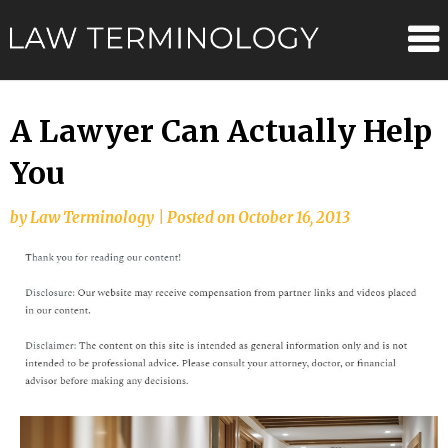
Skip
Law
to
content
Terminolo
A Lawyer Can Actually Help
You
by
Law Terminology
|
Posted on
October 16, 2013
■ ■ ■
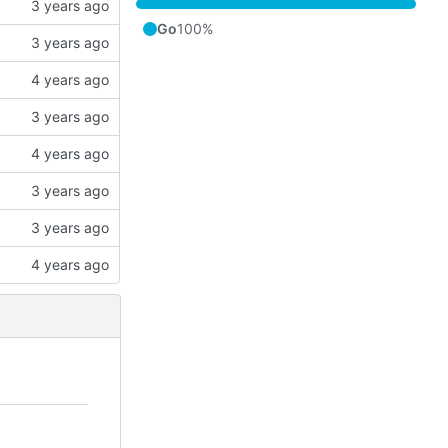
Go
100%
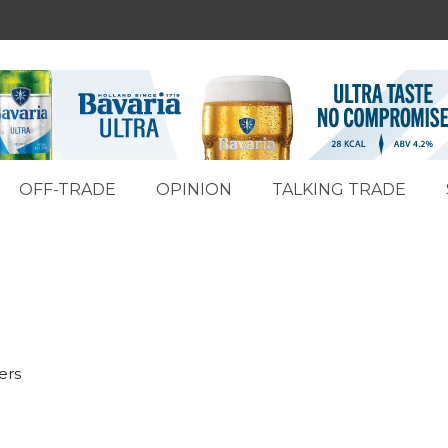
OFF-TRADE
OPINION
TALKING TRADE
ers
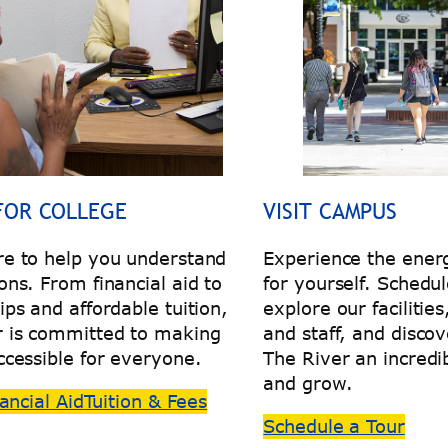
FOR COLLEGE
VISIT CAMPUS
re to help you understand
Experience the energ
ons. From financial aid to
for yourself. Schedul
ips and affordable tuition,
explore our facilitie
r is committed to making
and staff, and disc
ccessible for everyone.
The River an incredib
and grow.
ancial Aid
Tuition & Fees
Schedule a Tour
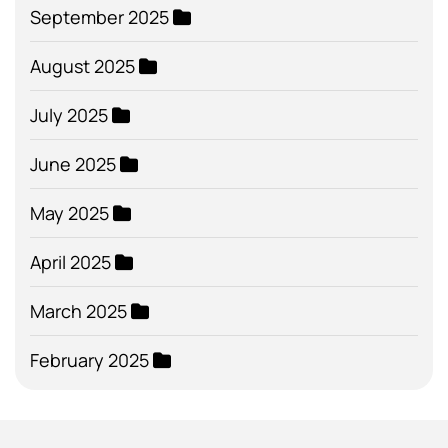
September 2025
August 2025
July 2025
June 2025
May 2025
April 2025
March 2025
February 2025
■ ■ ■
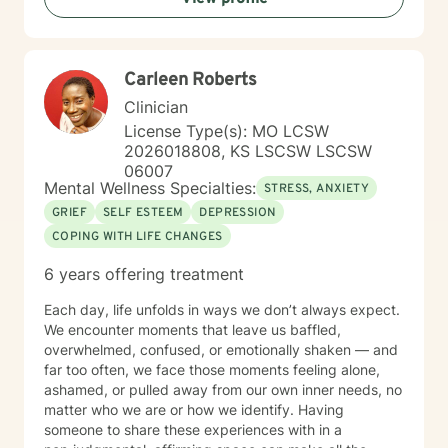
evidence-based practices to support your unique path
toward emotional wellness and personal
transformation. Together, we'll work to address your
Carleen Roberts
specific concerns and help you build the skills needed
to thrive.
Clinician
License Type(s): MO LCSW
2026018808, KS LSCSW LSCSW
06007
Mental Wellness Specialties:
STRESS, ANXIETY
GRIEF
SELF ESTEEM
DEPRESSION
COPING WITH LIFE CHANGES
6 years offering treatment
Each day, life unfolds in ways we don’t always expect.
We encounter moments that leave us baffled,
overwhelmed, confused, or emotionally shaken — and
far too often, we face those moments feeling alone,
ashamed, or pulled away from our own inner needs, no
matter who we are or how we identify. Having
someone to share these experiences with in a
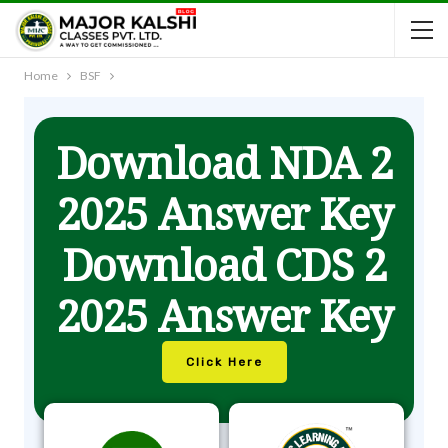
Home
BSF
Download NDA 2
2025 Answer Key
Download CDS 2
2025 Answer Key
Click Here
■ ■ ■
# ACTION ITEM:
Check each line above for the string "moments" and show the ones that have it.

# YOUR SOLUTION:
We encounter moments that leave us baffled,
far too often, we face those moments feeling alone,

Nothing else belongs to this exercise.